Segment Start: Provided data

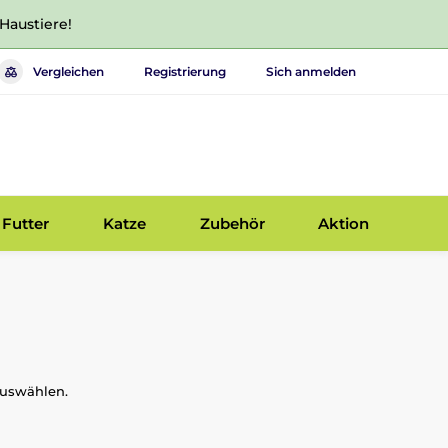
 Haustiere!
Vergleichen
Registrierung
Sich anmelden
Futter
Katze
Zubehör
Aktion
auswählen.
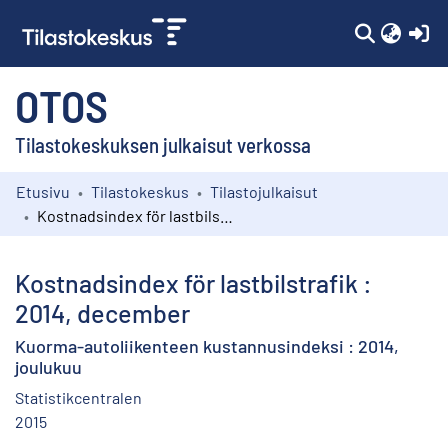
(c
OTOS
Tilastokeskuksen julkaisut verkossa
Etusivu
Tilastokeskus
Tilastojulkaisut
Kokoelmat
Kostnadsindex för lastbilstrafik : 2014, december
Selaa
Kostnadsindex för lastbilstrafik :
2014, december
Kuorma-autoliikenteen kustannusindeksi : 2014,
joulukuu
Statistikcentralen
2015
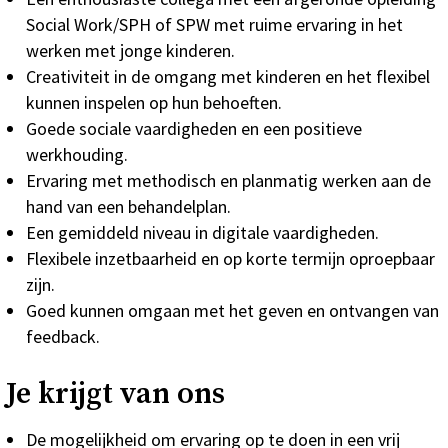
Social Work/SPH of SPW met ruime ervaring in het
werken met jonge kinderen.
Creativiteit in de omgang met kinderen en het flexibel
kunnen inspelen op hun behoeften.
Goede sociale vaardigheden en een positieve
werkhouding.
Ervaring met methodisch en planmatig werken aan de
hand van een behandelplan.
Een gemiddeld niveau in digitale vaardigheden.
Flexibele inzetbaarheid en op korte termijn oproepbaar
zijn.
Goed kunnen omgaan met het geven en ontvangen van
feedback.
Je krijgt van ons
De mogelijkheid om ervaring op te doen in een vrij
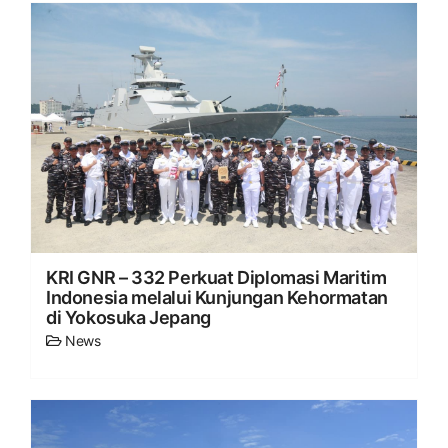
KRI GNR – 332 Perkuat Diplomasi Maritim
Indonesia melalui Kunjungan Kehormatan
di Yokosuka Jepang
News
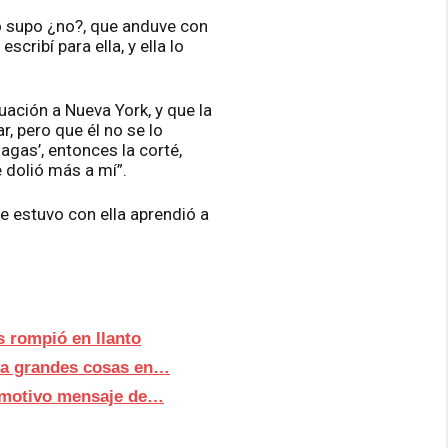
do supo ¿no?, que anduve con
cribí para ella, y ella lo
uación a Nueva York, y que la
, pero que él no se lo
hagas’, entonces la corté,
 dolió más a mí”.
e estuvo con ella aprendió a
s rompió en llanto
ara grandes cosas en…
 emotivo mensaje de…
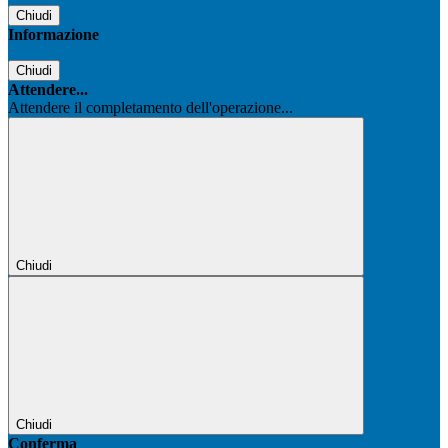
Chiudi
Informazione
Chiudi
Attendere...
Attendere il completamento dell'operazione...
Chiudi
Chiudi
Conferma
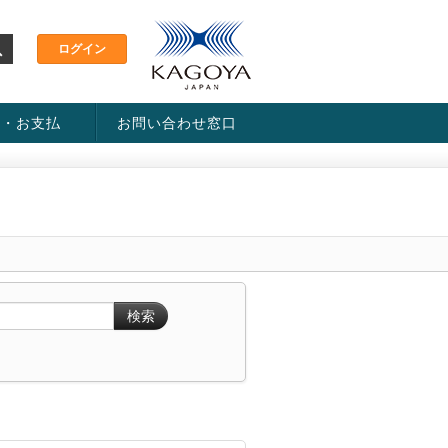
金・お支払
お問い合わせ窓口
ス・料金一覧表
い方法
検索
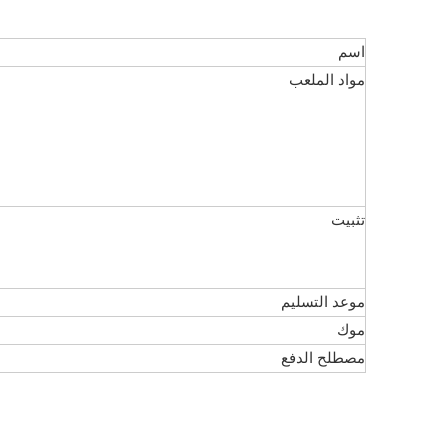
اسم
مواد الملعب
تثبيت
موعد التسليم
موك
مصطلح الدفع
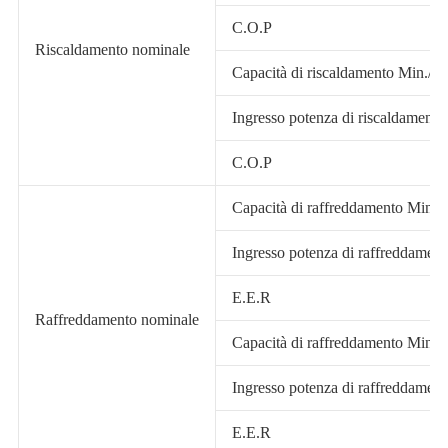
C.O.P
Riscaldamento nominale
Capacità di riscaldamento Min./M
Ingresso potenza di riscaldament
C.O.P
Capacità di raffreddamento Min.
Ingresso potenza di raffreddamen
E.E.R
Raffreddamento nominale
Capacità di raffreddamento Min.
Ingresso potenza di raffreddamen
E.E.R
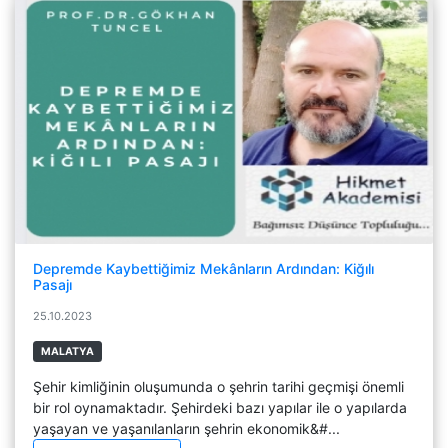
Depremde Kaybettiğimiz Mekânların Ardından: Kiğılı
Pasajı
25.10.2023
MALATYA
Şehir kimliğinin oluşumunda o şehrin tarihi geçmişi önemli
bir rol oynamaktadır. Şehirdeki bazı yapılar ile o yapılarda
yaşayan ve yaşanılanların şehrin ekonomik&#...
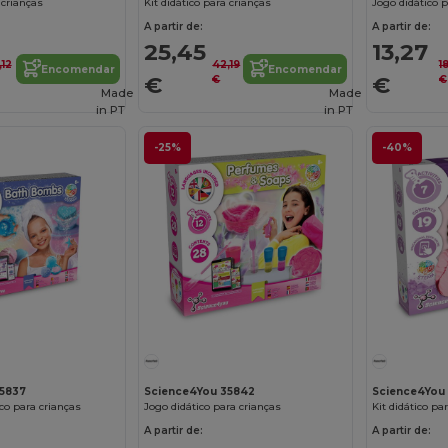
 crianças
Kit didático para crianças
Jogo didático p
A partir de:
A partir de:
25,45
13,27
,12
42,19
1
Encomendar
Encomendar
€
€
€
€
Made
Made
in
PT
in
PT
-25%
-40%
Personalize-o!
Personalize-o!
35837
Science4You 35842
Science4You
co para crianças
Jogo didático para crianças
Kit didático pa
A partir de:
A partir de:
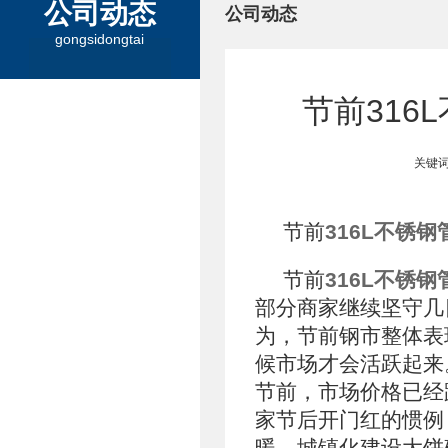
公司动态
公司动态
gongsidongtai
节前316
关键词
节前
316L
不锈钢
节前
316L
不锈钢
部分商家继续坚守几
为，节前钢市整体表
候市场才会活跃起来
节前，市场价格已经
家节后开门红的惯例
暖。城镇化建设大饼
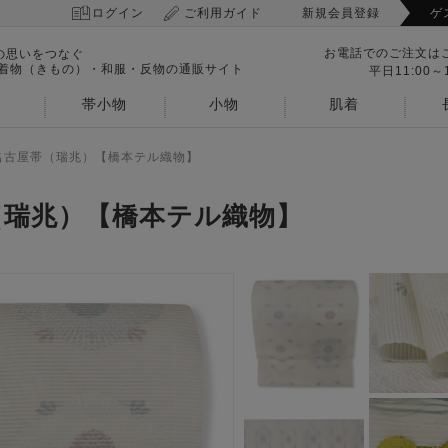
ログイン
ご利用ガイド
新規会員登録
ゲ
お電話でのご注文は
の思いをつなぐ
 着物（きもの）・和服・反物の通販サイト
平日11:00～1
帯小物
小物
肌着
名古屋帯（瑞兆）【橋本テル織物】
（瑞兆）【橋本テル織物】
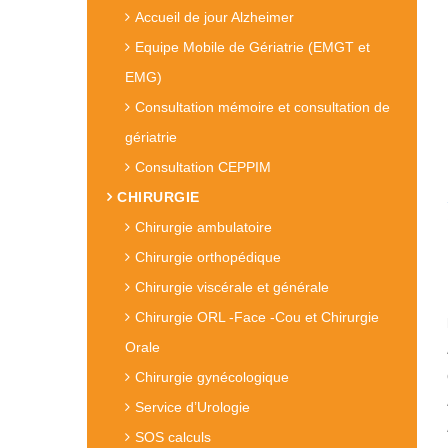
Accueil de jour Alzheimer
Equipe Mobile de Gériatrie (EMGT et
EMG)
Consultation mémoire et consultation de
gériatrie
Consultation CEPPIM
CHIRURGIE
Chirurgie ambulatoire
Chirurgie orthopédique
Chirurgie viscérale et générale
Chirurgie ORL -Face -Cou et Chirurgie
Orale
Chirurgie gynécologique
Service d’Urologie
SOS calculs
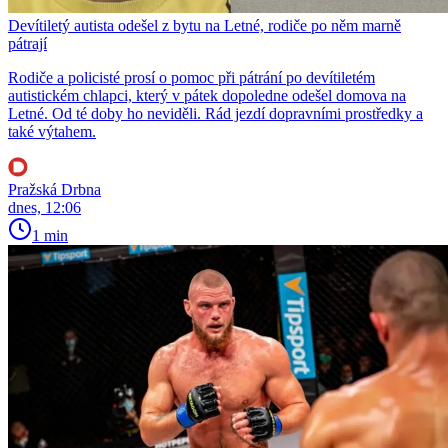
Devítiletý autista odešel z bytu na Letné, rodiče po něm marně
pátrají
Rodiče a policisté prosí o pomoc při pátrání po devítiletém
autistickém chlapci, který v pátek dopoledne odešel domova na
Letné. Od té doby ho neviděli. Rád jezdí dopravními prostředky a
také výtahem.
Pražská Drbna
dnes, 12:06
1 min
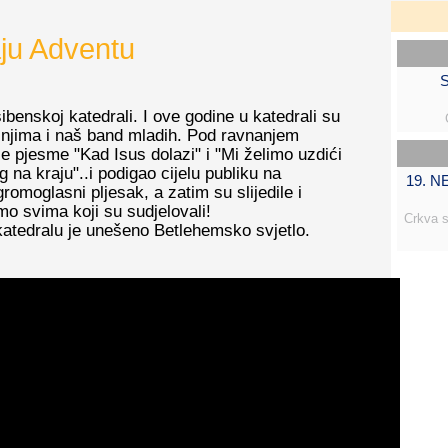
aju Adventu
S
ibenskoj katedrali. I ove godine u katedrali su
u njima i naš band mladih. Pod ravnanjem
e pjesme "Kad Isus dolazi" i "Mi želimo uzdići
g na kraju"..i podigao cijelu publiku na
19. 
omoglasni pljesak, a zatim su slijedile i
mo svima koji su sudjelovali!
Crkva s
katedralu je unešeno Betlehemsko svjetlo.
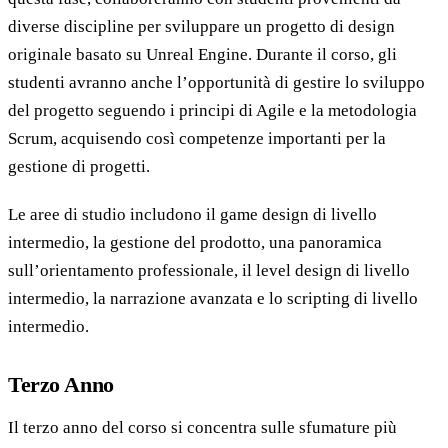
diverse discipline per sviluppare un progetto di design
originale basato su Unreal Engine. Durante il corso, gli
studenti avranno anche l’opportunità di gestire lo sviluppo
del progetto seguendo i principi di Agile e la metodologia
Scrum, acquisendo così competenze importanti per la
gestione di progetti.
Le aree di studio includono il game design di livello
intermedio, la gestione del prodotto, una panoramica
sull’orientamento professionale, il level design di livello
intermedio, la narrazione avanzata e lo scripting di livello
intermedio.
Terzo Anno
Il terzo anno del corso si concentra sulle sfumature più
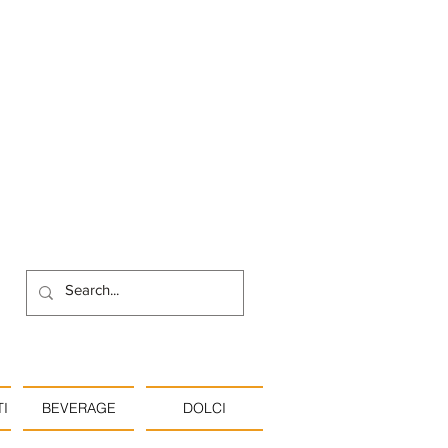
I
BEVERAGE
DOLCI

Segment End: Provided data

Activity:
In the entries above, find each line with the word "lastbilstrafik" and show it.

Response area:
Kostnadsindex för lastbilstrafik : 2014, december
Kostnadsindex för lastbilstrafik :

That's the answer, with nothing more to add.